– Wszyscy wszem i wobec krzyczą, że amantadyna jest nieskuteczna w leczeniu wiadomo czego – najsłynniejszej choroby świata. Wnioski o najnowszych badaniach sugerują, że nie ma żadnych różnic między stosowaniem placebo a amantadyną u chorych wiadomo na co. O tym w czasie konferencji prasowej poinformował profesor Adam Barczyk ze Śląskiego Uniwersytetu Medycznego. Czy to położy koniec trwającej od wielu miesięcy dyskusji o właściwościach amantadyny jako leku na wiadomo co – mówi Marcin Rola.

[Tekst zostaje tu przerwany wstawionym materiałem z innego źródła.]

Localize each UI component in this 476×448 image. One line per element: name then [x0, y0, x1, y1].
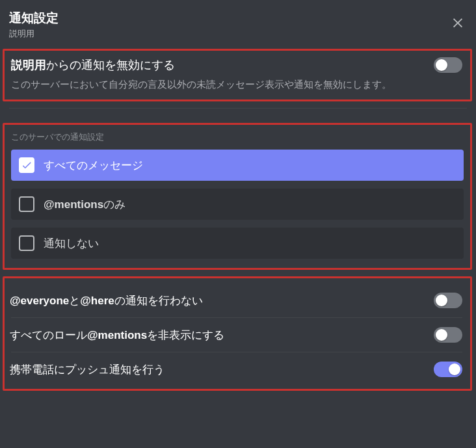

Dr Włodzimierz Bodnar o amantadynie
– Wiemy, że amantadyna leczy i będzie leczyć. Jedno badanie nie zakończone nie może w ogóle przekreślać czegokolwiek, ani sugerować czegokolwiek. Zgodzilibyśmy się, że badanie kliniczne na próbie 500 osób wykonane sprawnie oznacza, że nie byłoby żadnych wątpliwości. My – w czasie badania – rozmawialiśmy wielokrotnie z profesorem Barczykiem. I widziałem, co się dzieje, że pan profesor Barczyk miał takie momenty, że był kłębkiem nerwów, dlatego że wszystko było na jego głowie, a niechęć do badania była tak powszechna, że koledzy po fachu także nie odbierali telefonów oraz nie przychodzili na spotkania – odpowiada dr Włodzimierz Bodnar.